How to complete this task
A word-for-word copy is needed of the line containing "This screenshot has" and every line after it through the end of the records below, leaving out all pictures.
[Supplied records Boundary: Start]
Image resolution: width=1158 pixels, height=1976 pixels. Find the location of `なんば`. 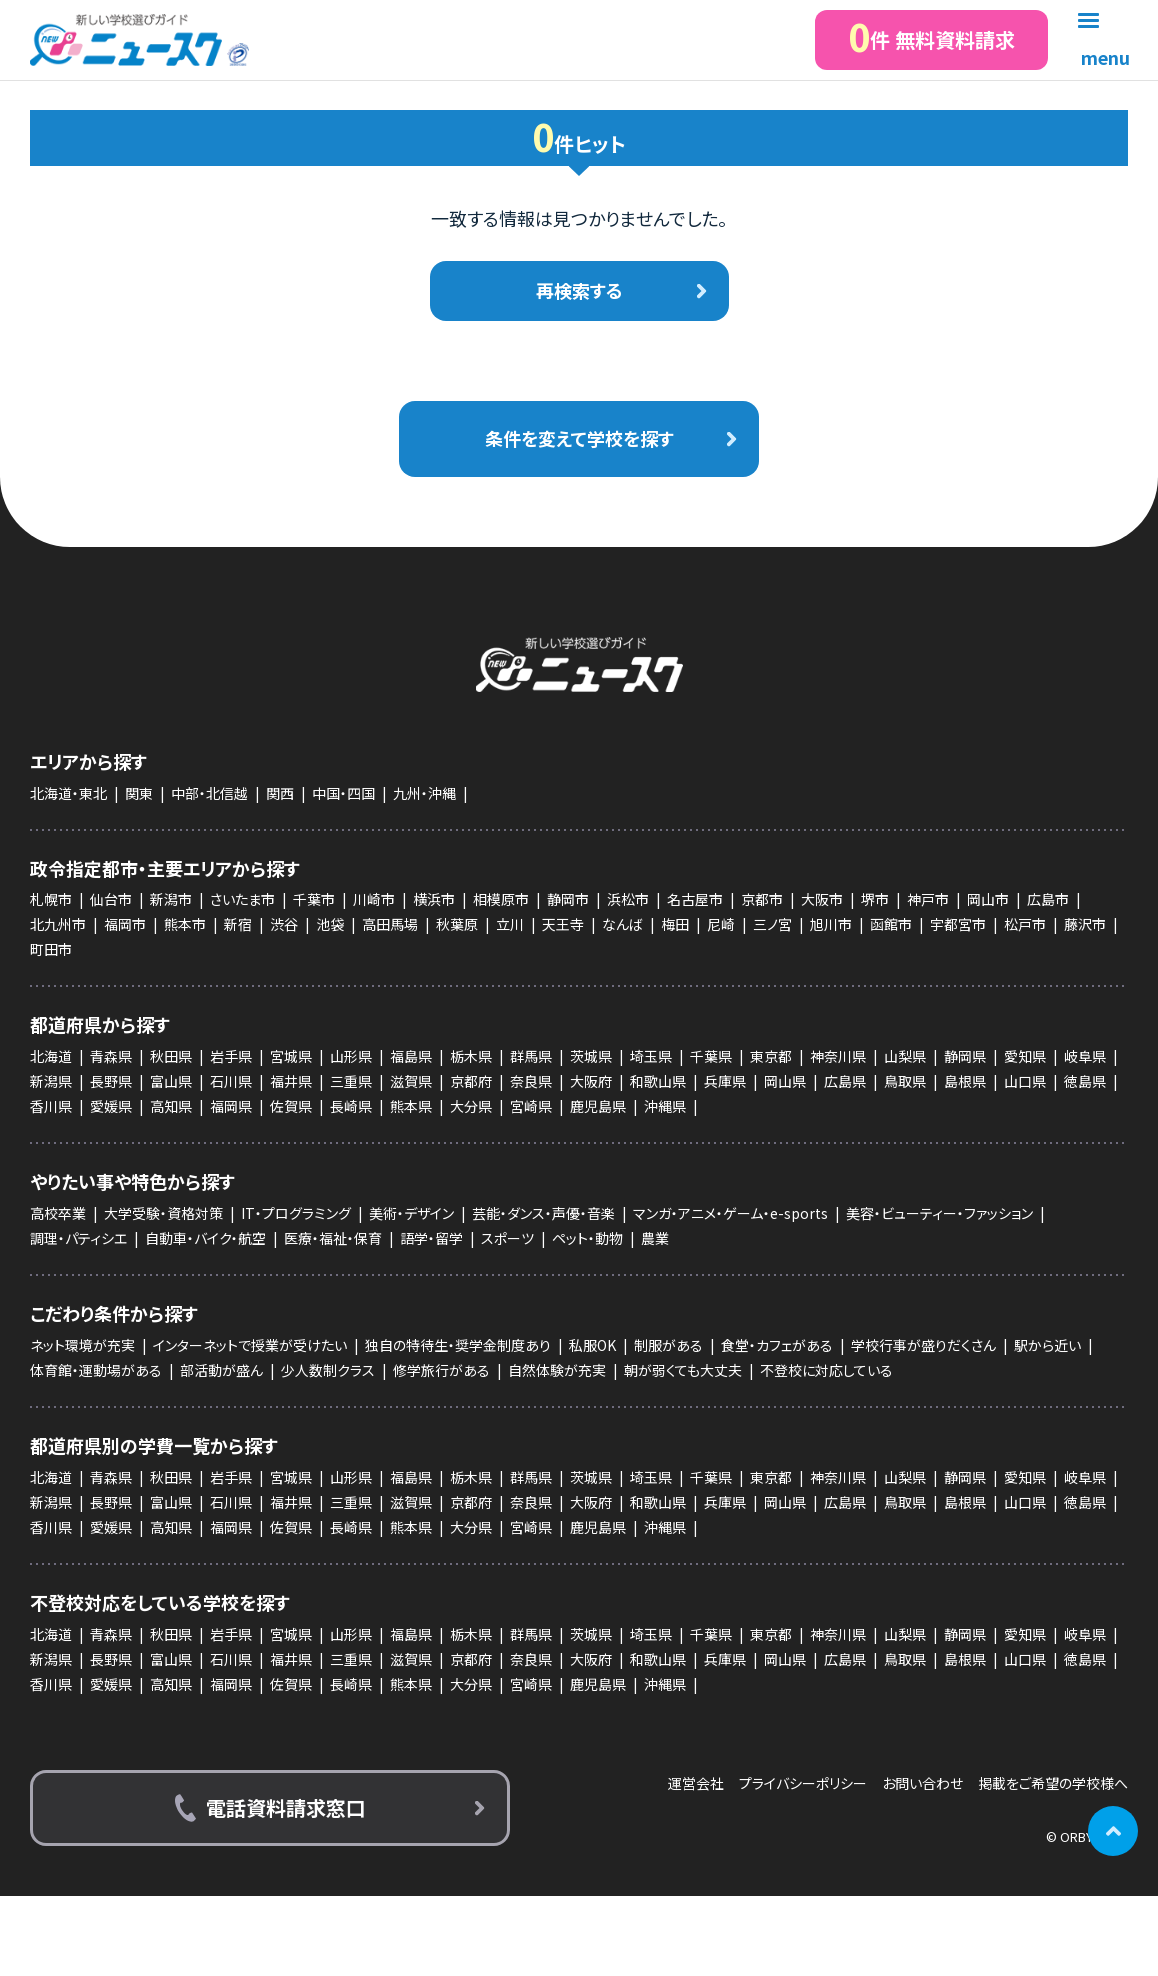

なんば is located at coordinates (622, 924).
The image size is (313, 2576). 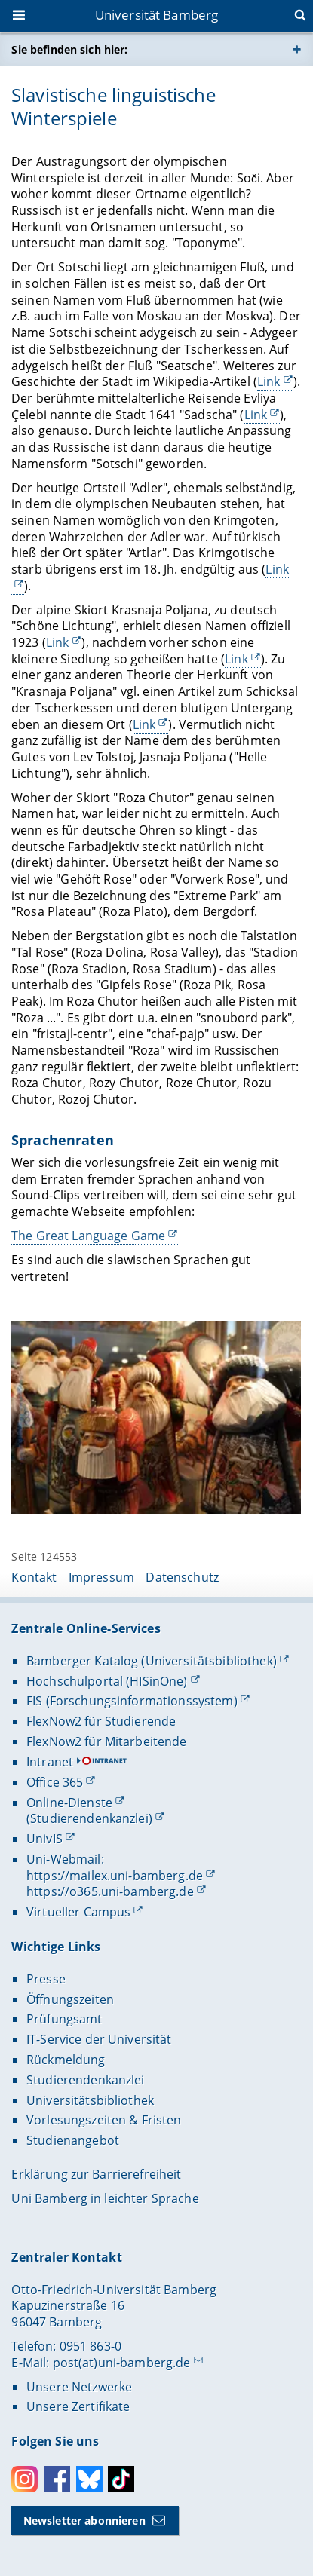 What do you see at coordinates (156, 1418) in the screenshot?
I see `[Gallerie öffnen]` at bounding box center [156, 1418].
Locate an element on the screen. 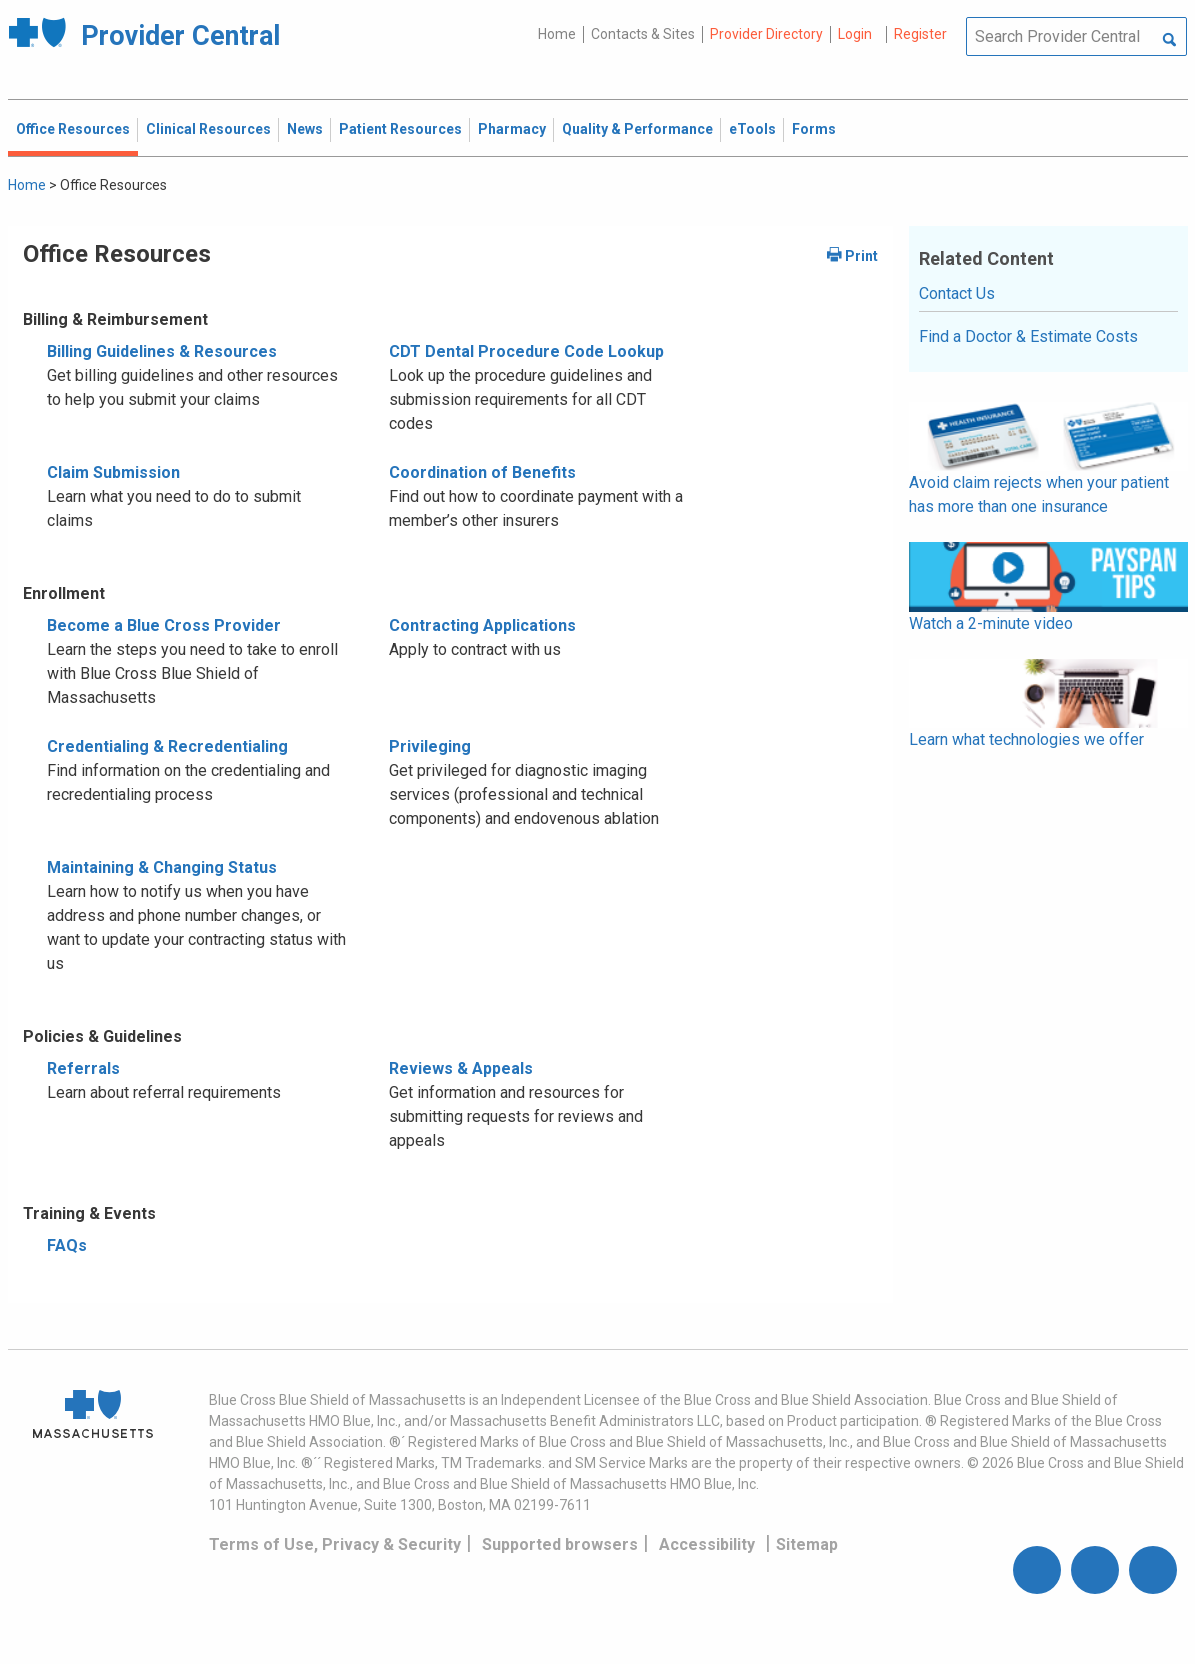 The image size is (1195, 1664). Sitemap is located at coordinates (807, 1544).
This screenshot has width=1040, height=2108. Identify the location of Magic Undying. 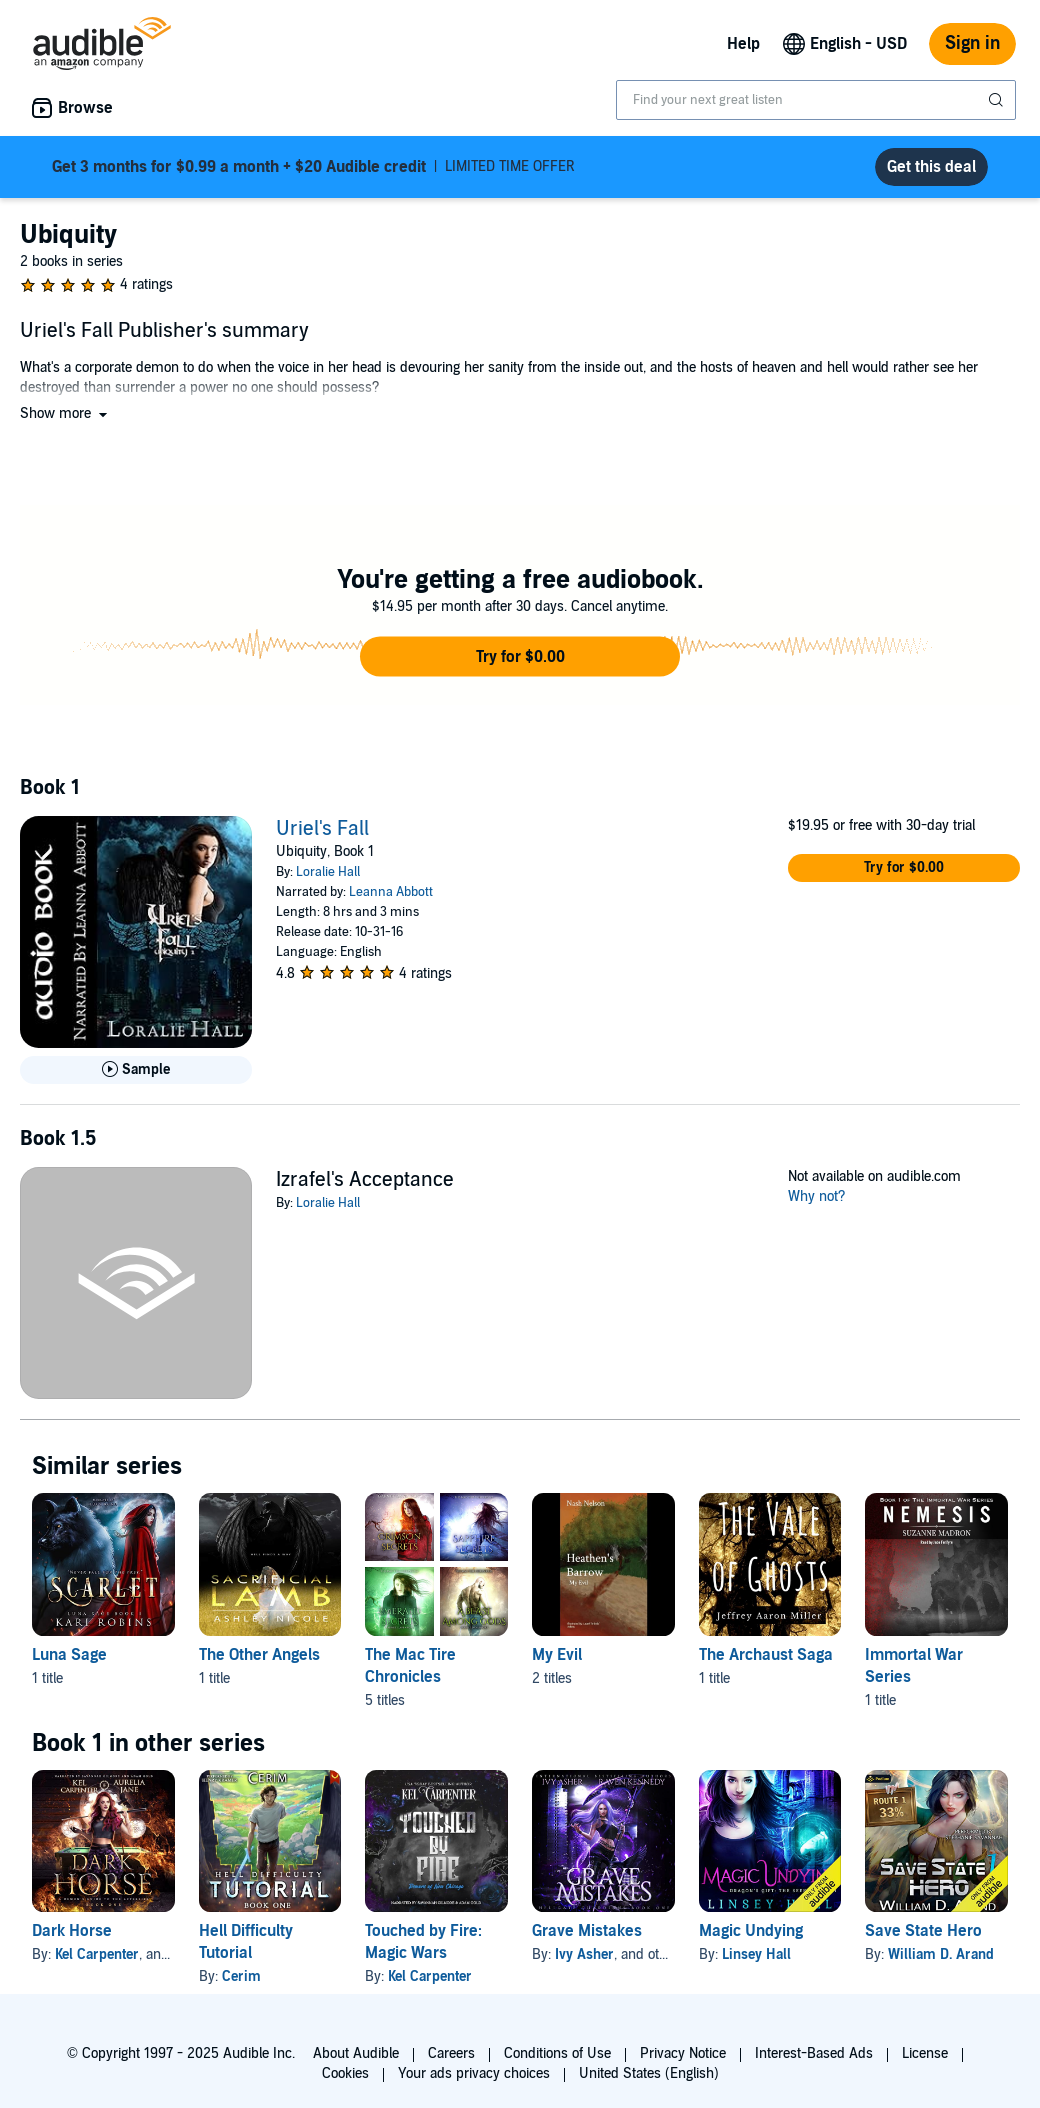
(751, 1931).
[Supplied records Boundary: End]
Exercise response
This screenshot has width=1040, height=2108. Identify the location of Magic Undying. 
(751, 1931).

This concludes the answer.